La concorrenza più che dalla moneta del popolo può venire dalla tecnologia? La Bce sta dedicando molta attenzione ai nuovi strumenti tanto da mettere in cantiere un euro digitale, la Federal Reserve è riluttante. In ogni caso, sarebbero proiezioni tecnologiche di monete sovrane, mentre le criptovalute nascono in alternativa alle banche centrali, anzi allo stesso circuito bancario. E non hanno le caratteristiche classiche della moneta: non sono né misure né riserve di valore, non possono essere considerate beni rifugio e nemmeno mezzi di pagamento affidabili. Il loro punto di riferimento resta il biglietto verde e il tentativo di ancorarle a un paniere di monete forti, come proposto da Facebook, è abortito. 

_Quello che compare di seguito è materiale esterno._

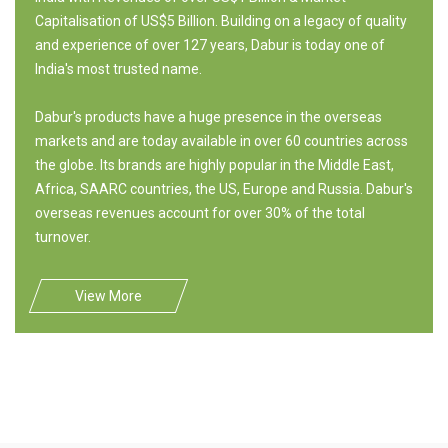
Capitalisation of US$5 Billion. Building on a legacy of quality
and experience of over 127 years, Dabur is today one of
India's most trusted name.
Dabur's products have a huge presence in the overseas
markets and are today available in over 60 countries across
the globe. Its brands are highly popular in the Middle East,
Africa, SAARC countries, the US, Europe and Russia. Dabur's
overseas revenues account for over 30% of the total
turnover.
View More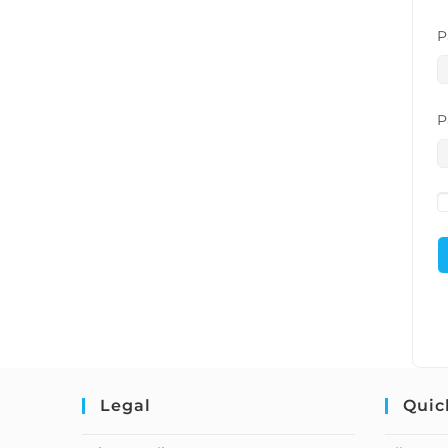
P
P
Legal
Quic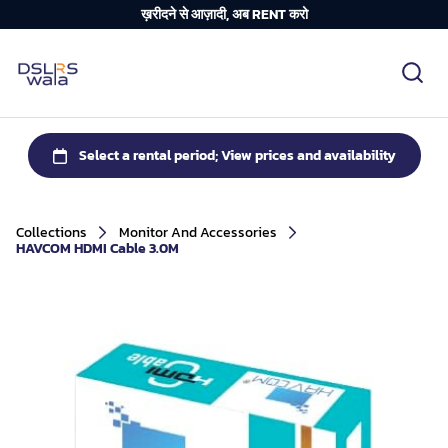
ख़रीदने से आज़ादी, अब RENT करो
Collections
Monitor And Accessories
HAVCOM HDMI Cable 3.0M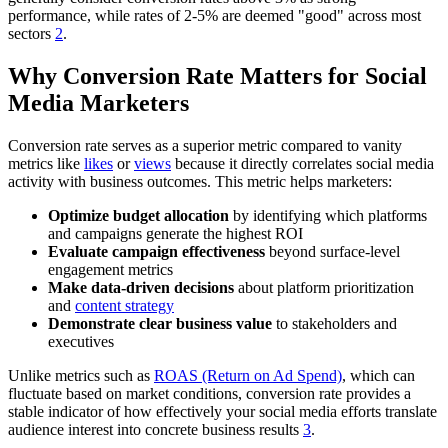
performance, while rates of 2-5% are deemed "good" across most
sectors
2
.
Why Conversion Rate Matters for Social
Media Marketers
Conversion rate serves as a superior metric compared to vanity
metrics like
likes
or
views
because it directly correlates social media
activity with business outcomes. This metric helps marketers:
Optimize budget allocation
by identifying which platforms
and campaigns generate the highest ROI
Evaluate campaign effectiveness
beyond surface-level
engagement metrics
Make data-driven decisions
about platform prioritization
and
content strategy
Demonstrate clear business value
to stakeholders and
executives
Unlike metrics such as
ROAS (Return on Ad Spend)
, which can
fluctuate based on market conditions, conversion rate provides a
stable indicator of how effectively your social media efforts translate
audience interest into concrete business results
3
.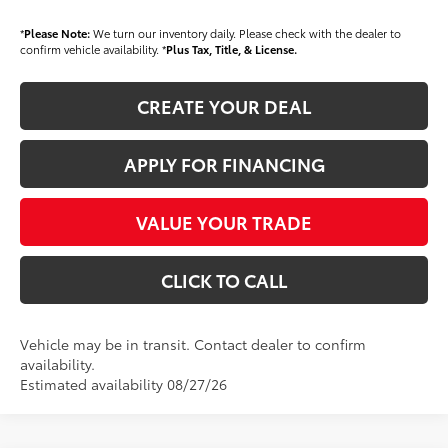
*
Please Note:
We turn our inventory daily. Please check with the dealer to
confirm vehicle availability. *
Plus Tax, Title, & License.
CREATE YOUR DEAL
APPLY FOR FINANCING
VALUE YOUR TRADE
CLICK TO CALL
Vehicle may be in transit. Contact dealer to confirm
availability.
Estimated availability 08/27/26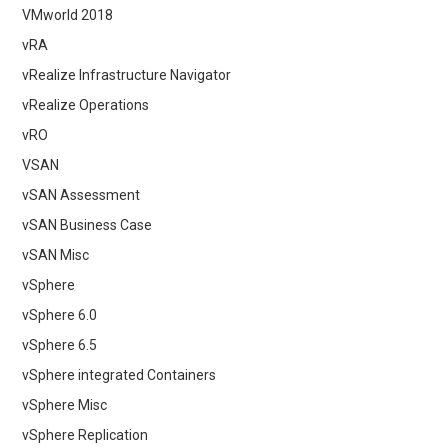
VMworld 2018
vRA
vRealize Infrastructure Navigator
vRealize Operations
vRO
VSAN
vSAN Assessment
vSAN Business Case
vSAN Misc
vSphere
vSphere 6.0
vSphere 6.5
vSphere integrated Containers
vSphere Misc
vSphere Replication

“E’ probabile – sostiene l’economista Barry Eichengreen – che il dollaro continuerà a dominare anche in futuro, ma tempo dieci anni vedremo altre valute affermarsi”. Nei primi quattro mesi di quest’anno, gli investitori nei mercati emergenti hanno ritirato una grande quantità di fondi denominati in hard currency, soprattutto dollari, per comprare titoli in moneta locale, in real brasiliani, in rupie indiane, pesos messicani e così via. E’ la conseguenza della de-globalizzazione che frantuma il mercato mondiale e consiglia di diversificare e rendere il portafoglio più local. Ma attenzione, il maggior beneficiario anche di questo processo non sarà lo yuan, bensì l’euro: secondo la ricerca del think tank britannico il 14 per cento delle banche centrali, quelle che puntano sulla diversificazione, programmano di comprare più euro. Con buona pace di chi in Italia ancora sogna piani B per tornare alla lira.